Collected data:
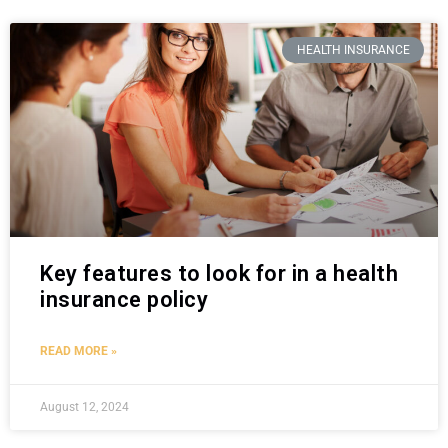
HEALTH INSURANCE
Key features to look for in a health
insurance policy
READ MORE »
August 12, 2024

PROBLEM DESCRIPTION: The entries above need to be repeated in full, word for word. Skip the images.

SOLUTION FOR THIS EXERCISE:
HEALTH INSURANCE
Key features to look for in a health
insurance policy
READ MORE »
August 12, 2024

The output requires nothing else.